PROVENCE du RHÔNE (11) Un nid brillant susceptible de crisper (4)

À une douzaine de kilomètres à peine d'Avignon, Châteauneuf-de-Gadagne et le château de Font Ségugne où, le 21 mai 1854, le Félibrige, mouvement des poètes provençaux, fut lancé. Font Ségugne, du nom de la source au pied des murs, bastide de plaisance d'un cardinal romain (1). 

Felibres au château de Font Segugne_1854 Domaine public.

« Voilà où nous venions nous récréer comme perdreaux, Roumanille, Giéra, Mathieu, Brunet, Tavan, Crousillat, moi et autres, Aubanel plus que tous, retenu sous le charme par les yeux de Zani (Jenny Manivet de son vrai nom), Zani l’Avignonnaise, une amie et compagne des demoiselles du castel ». Frédéric Mistral, Mémoires et récits - Mes Origines, 1906. (1)

Alphonse Tavan (1833-1905), le félibre de Gadagne, agriculteur-poète aux vers simples et rustiques, relève ce que l'endroit a de bucolique : les amoureux du dimanche y trouvent des bancs de pierre, le calme, l'ombre, la fraîcheur, les cachettes, des sentiers entre les arbres, des feuillages qui bruissent avec des chants d'oiseaux, la fontaine « Partout, sur le gazon, vous pouvez vous asseoir, rêver d’amour, si l’on est seul et, si l’on est deux, aimer ».Alphonse Tavan. (1) (2). 

Autour de Mistral, premier soutien et collaborateur dans la mise au point de la graphie provençale moderne (mistralienne), Joseph Roumanille (1818 St-Rémy-de-Provence - 1891 Avignon), écrivain, éditeur, libraire ; Jean Brunet (1822 Avignon - 1894 Avignon), ardent républicain, poète triste, généreux sans compter et qui mourut sans le sou à l'hôpital : il ne laissa que quelques poésies ainsi qu'un recueil inachevé de proverbes provençaux. 
Aux sept primadiés, Mistral joint Antoine Blaise Crousillat (1814-1899) de Salon-de-Provence ; il laisse entendre qu'une assistance plus nombreuse soutenait et encourageait les sept signataires en vue du mouvement. 

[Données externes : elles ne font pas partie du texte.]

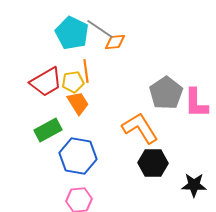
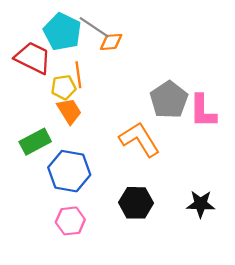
red trapezoid: (46, 82) -> (33, 58), moved, turned -124
black hexagon: (153, 163) -> (136, 203), moved

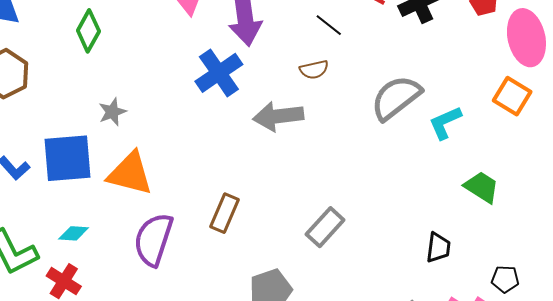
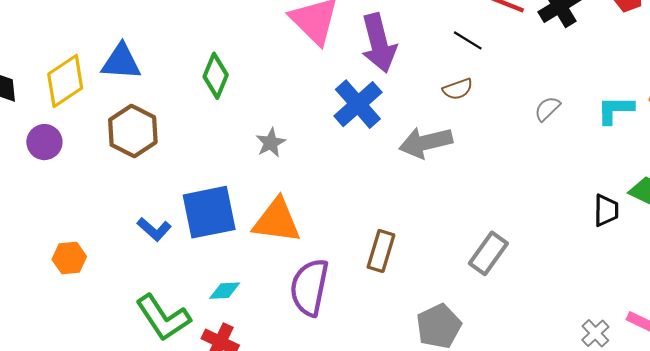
gray semicircle: (396, 98) -> (547, 109), size x0.5
gray star: (112, 112) -> (271, 143), moved
cyan L-shape: (445, 123) -> (615, 110), moved, turned 30
black trapezoid: (438, 247) -> (606, 210), moved

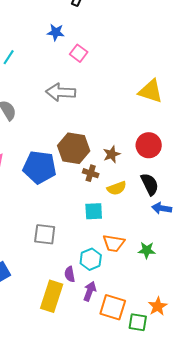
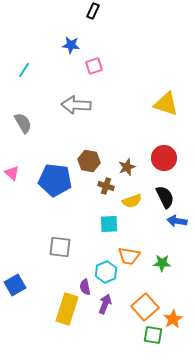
pink square: (79, 53) -> (94, 66), turned 36
brown hexagon: (74, 148) -> (89, 161), size x0.7
orange square: (113, 307) -> (145, 307), moved, turned 32

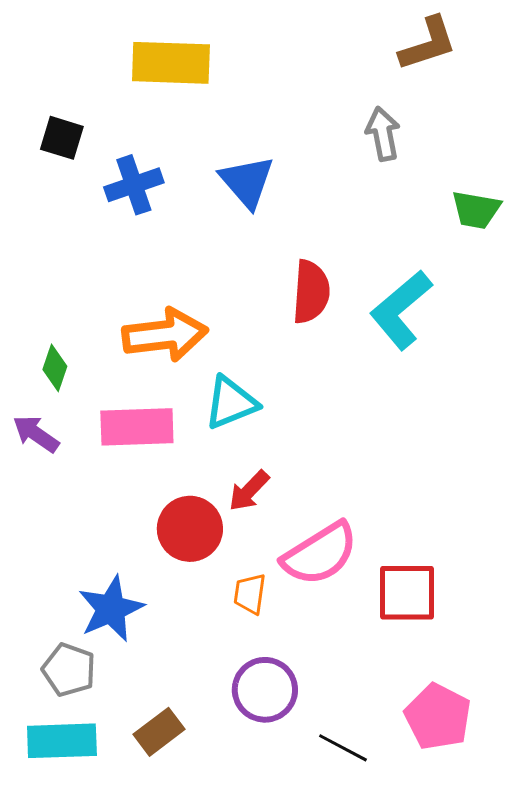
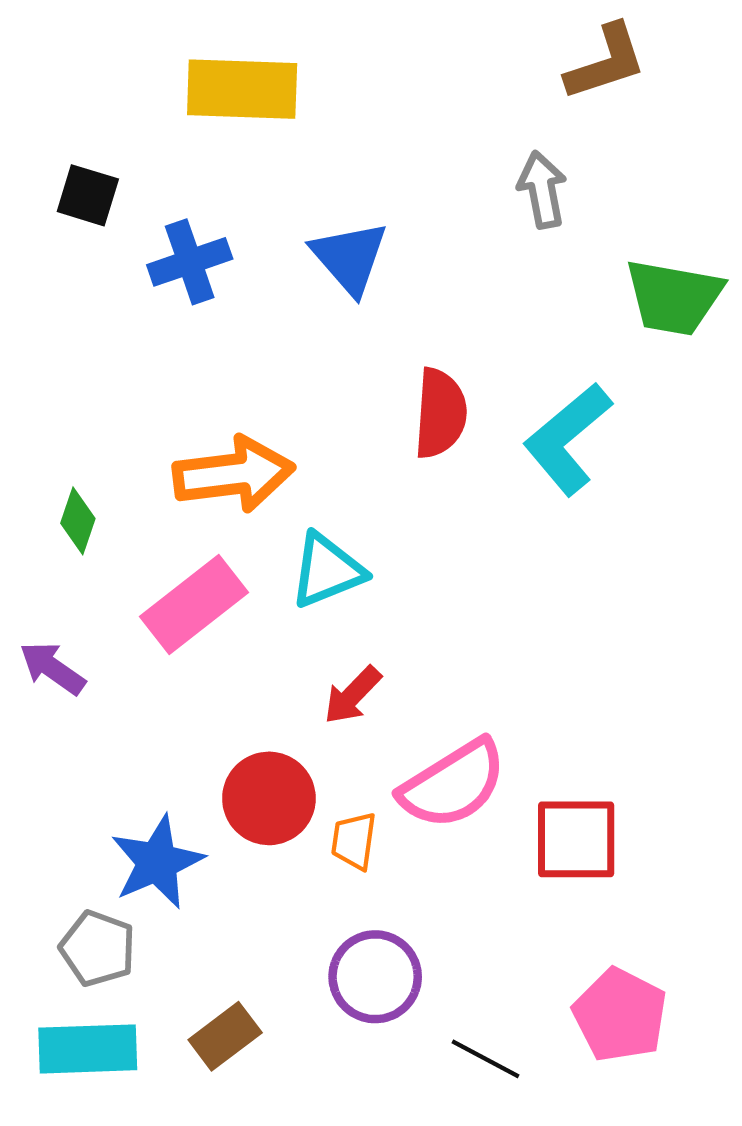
green trapezoid: (476, 210) -> (674, 297), size x1.4
pink rectangle: (137, 427) -> (194, 604), turned -36
purple arrow: (36, 434) -> (52, 668), moved
red circle: (190, 529) -> (269, 798), moved

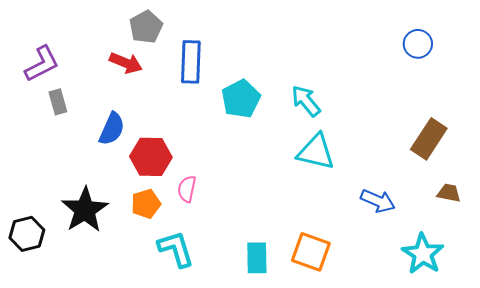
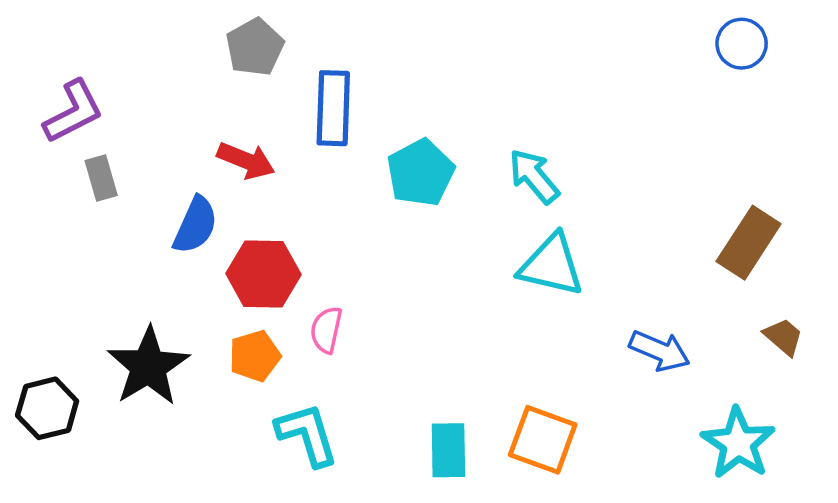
blue circle: (418, 44) -> (742, 44), moved
red arrow: (126, 63) -> (246, 161), moved
brown trapezoid: (449, 193) -> (783, 337), turned 30

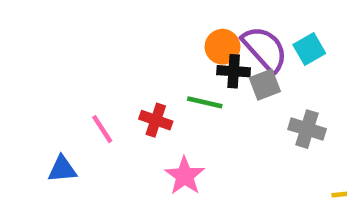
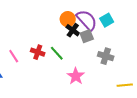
black cross: (234, 71) -> (73, 30), turned 32
green line: (205, 102) -> (57, 53), moved, turned 35
pink star: (185, 176) -> (76, 76), moved

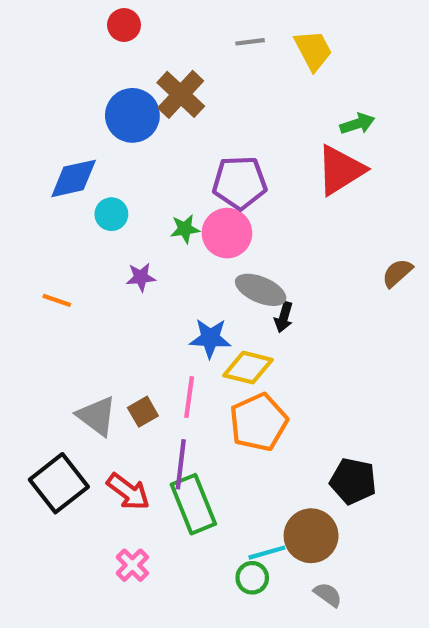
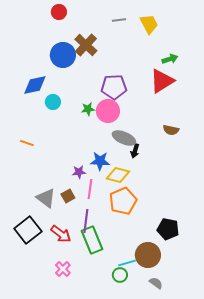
brown semicircle: (397, 273) -> (171, 130), moved, turned -126
purple star: (141, 277) -> (79, 172), moved

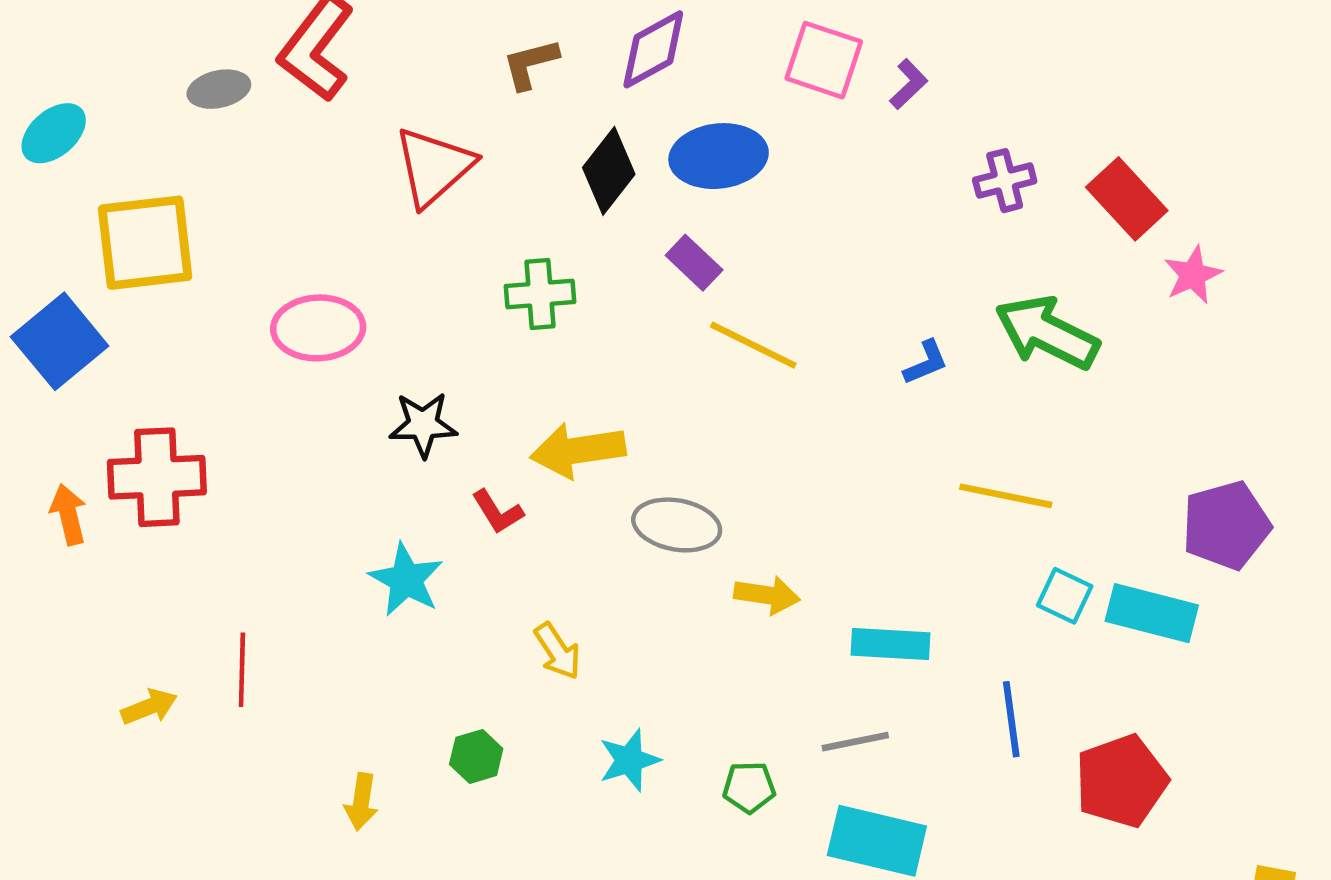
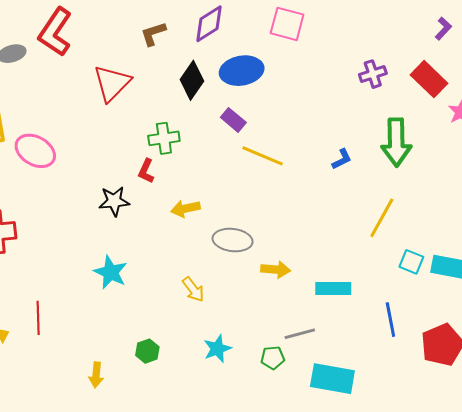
purple L-shape: (909, 84) -> (443, 29), moved
pink ellipse: (318, 328) -> (35, 151), moved, turned 36
green arrow: (1047, 333) -> (396, 142), turned -114
yellow arrow: (578, 450) -> (185, 209), size x0.7
yellow line: (1006, 496) -> (382, 218), turned -69
red L-shape: (498, 512) -> (146, 171), moved, turned 60
yellow arrow: (558, 651) -> (193, 289), moved
gray line: (855, 742) -> (300, 334), moved

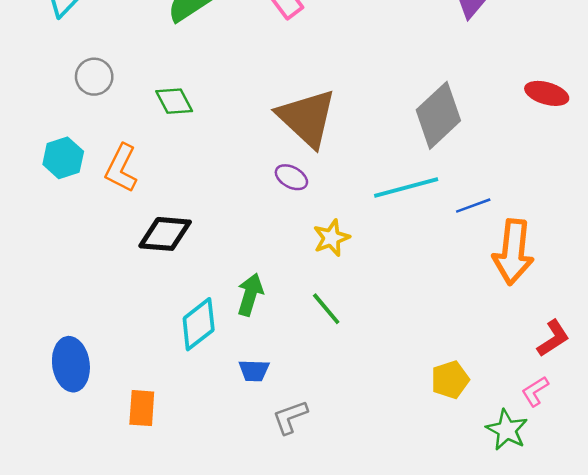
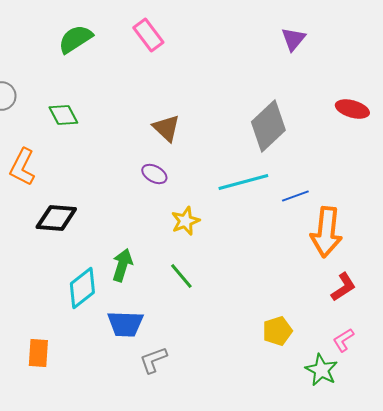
brown triangle: (307, 118) -> (166, 128), size x0.6
red L-shape: (553, 338) -> (343, 287), moved
blue trapezoid: (254, 371) -> (125, 324), size x1.5

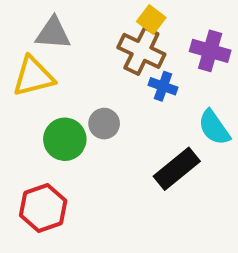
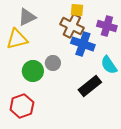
yellow square: (151, 19) -> (77, 10), turned -32
gray triangle: (53, 33) -> (27, 17), turned -30
blue cross: (163, 86) -> (83, 44), size x1.6

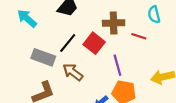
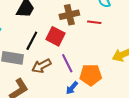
purple line: (117, 65) -> (67, 63), moved
brown arrow: (73, 72) -> (41, 66), turned -54

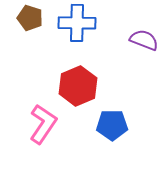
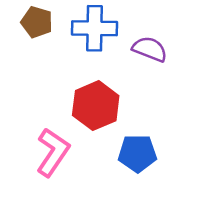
purple semicircle: (144, 40) -> (150, 49), moved

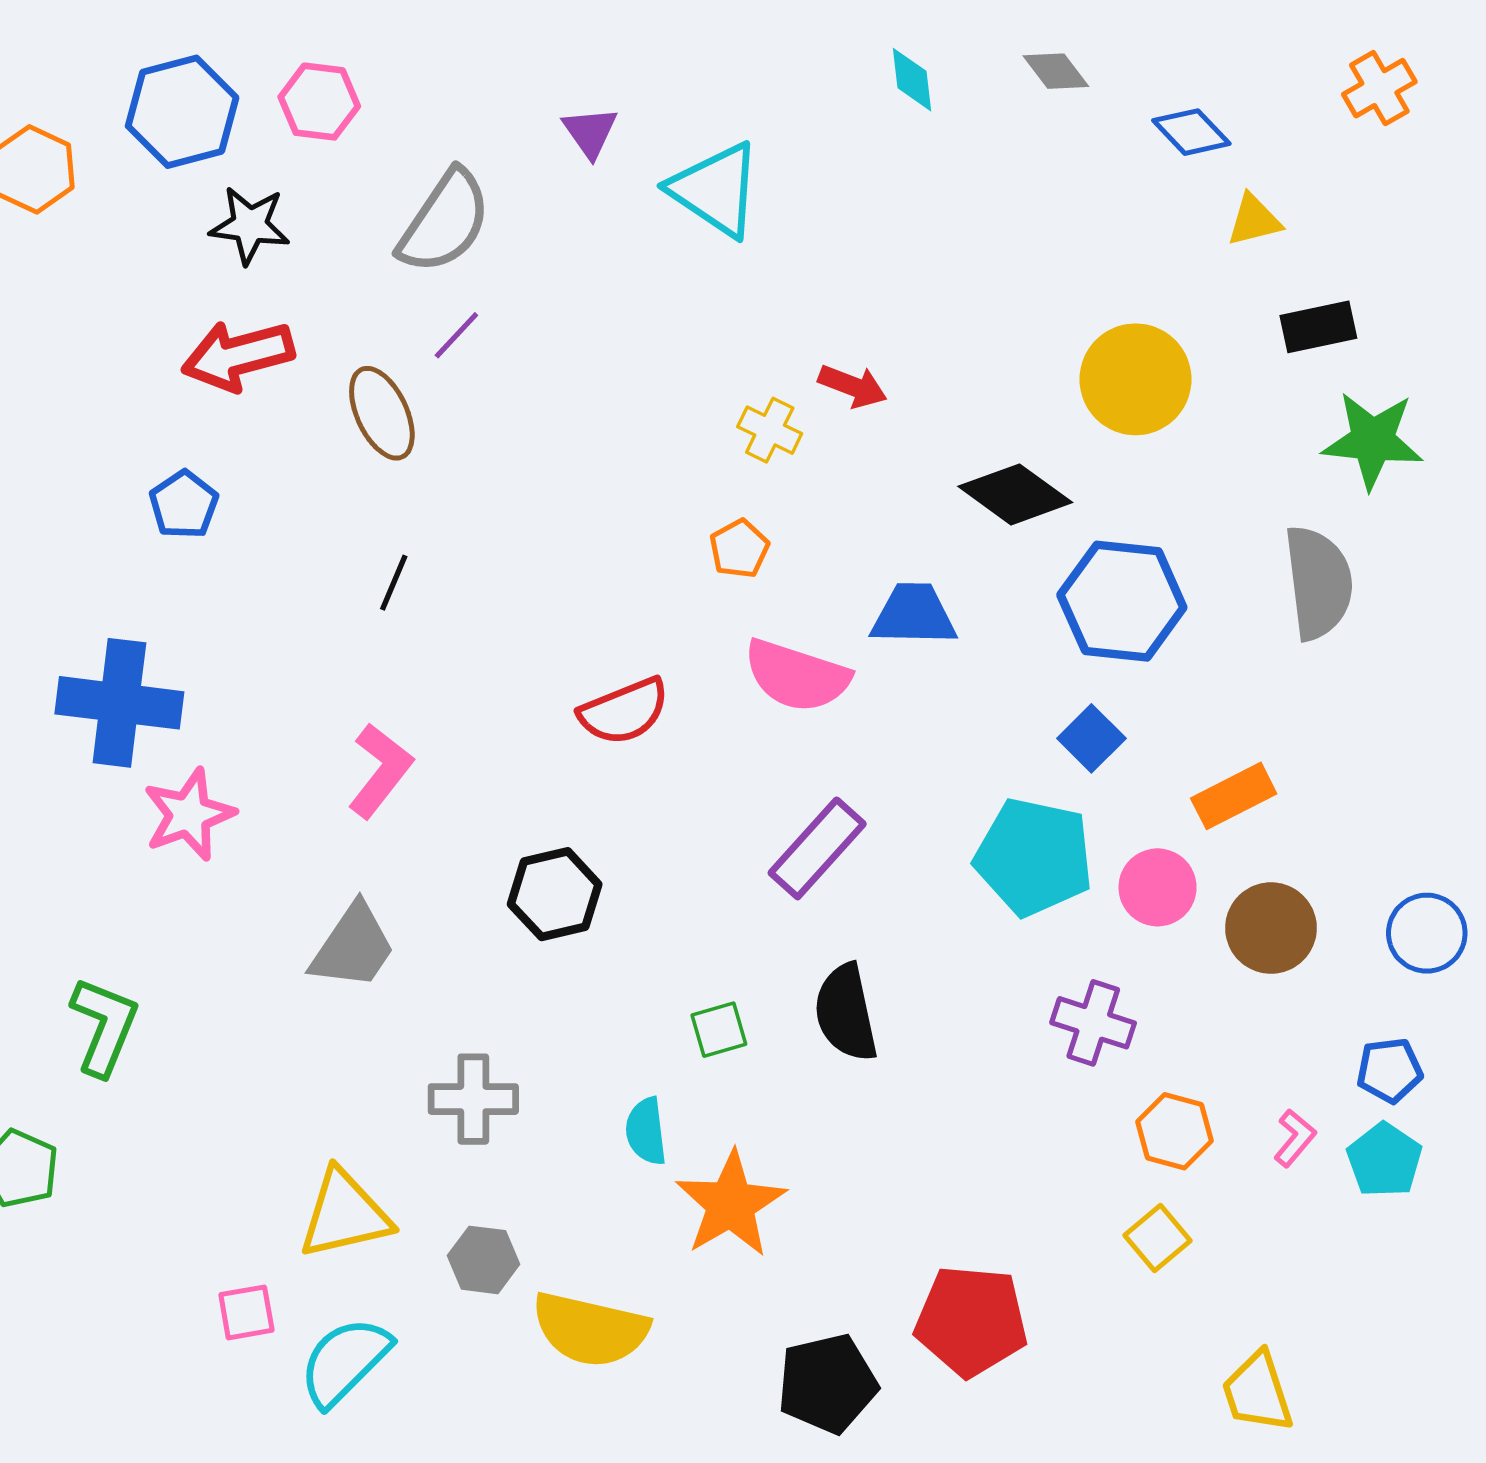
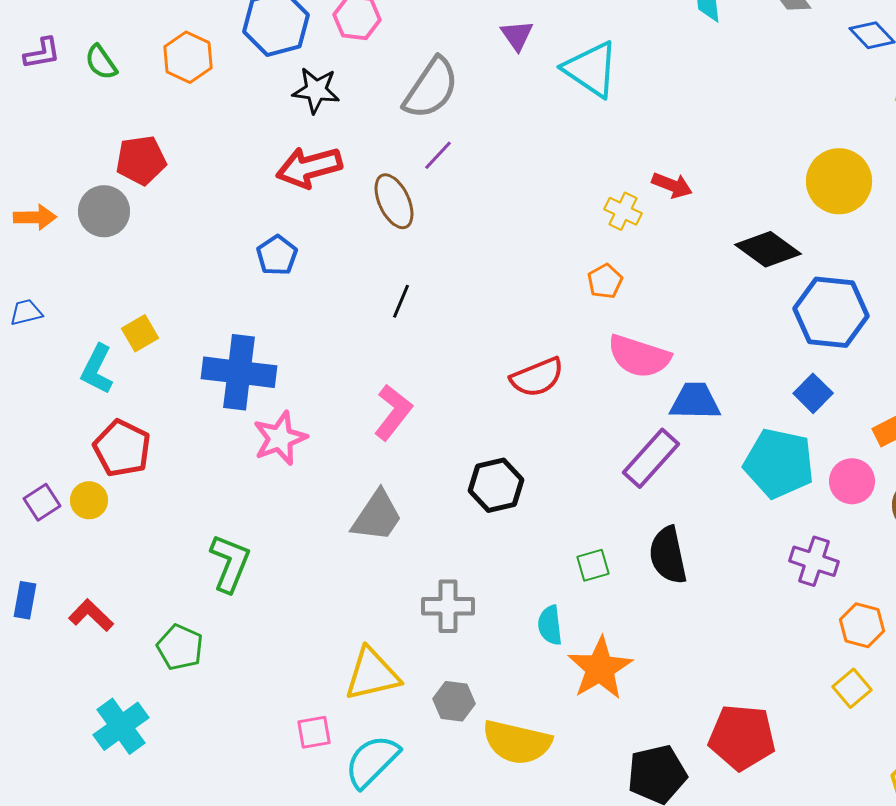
blue trapezoid: (914, 615) -> (695, 401), moved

L'Isle-sur-la-Sorgue 2021 under the Creative Commons Attribution-Share Alike 4.0 International license Auteur Mathieu Brossais

L'Isle-sur-la-Sorgue doit beaucoup à la Sorgue, la rivière aussi singulière que multiple, révélant une énième plaine fertile vauclusienne. Multiple, elle l'est, se divisant en deux bras principaux, Sorgue de Velleron, Sorgue d'Entraigues, au point de s'approprier en nom propre le site du Partage des Eaux. Des bras secondaires, de nombreux canaux dessinent des îles qui ont valu à la ville le surnom de Venise Comtadine. (1) L'Isle a vu naître le poète et résistant René Char (1907-1988). Il partage avec son ami Camus le pessimisme de L'Homme Révolté. 
Même perplexe face à bien des traits restés surréalistes chez le poète, cela vaut la peine d'explorer ses écrits pour les pépites éblouissantes qui peuvent surgir à tout moment :  

« J'envie cet enfant qui se penche sur l'écriture du soleil, puis s'enfuit vers l'école, balayant de son coquelicot pensums et récompenses. » Fureur et Mystère 1948, René Char. 

René Char parlait avec un accent resté fidèle à sa terre de naissance... De la part d'esprits aussi primaires qu'étriqués, l'accent de l'autre peut vite être révélateur de ségrégation, de racisme. Un tel positionnement par contre, venant d'un représentant de l'élite de la pensée philosophique, ne peut provoquer qu'un effarement consterné : 
 
«... l’accent, quelque accent français que ce soit, et avant tout le fort accent méridional, me paraît incompatible avec la dignité intellectuelle d’une parole publique. (Inadmissible n’est-ce pas ? je l’avoue.) Incompatible a fortiori avec la vocation d’une parole poétique : avoir entendu René Char, par exemple, lire lui-même ses aphorismes sentencieux avec un accent qui me parut à la fois comique et obscène, la trahison d’une vérité, cela n’a pas peu fait pour ruiner une admiration de jeunesse […] ». Jacques Derrida (1930-2004), Le monolinguisme de l’autre, 1996 » 
Ces amalgames entre accent comique, dignité, parole publique sinon poétique demeurent intolérables ; l'obscénité réside plutôt dans ce racisme inadmissible, d'autant plus insoutenable venant de quelqu'un de renommée internationale ayant subi l'antisémitisme... Bien la peine, dans son ouvrage, de fustiger la tyrannie édulcorée de la langue unique imposée, dominante, exclusive. 
Comment ? Et il faudrait souscrire à de telles contradictions ? à des propos rappelant ceux d'un certain Louis-Ferdinand Destouches ?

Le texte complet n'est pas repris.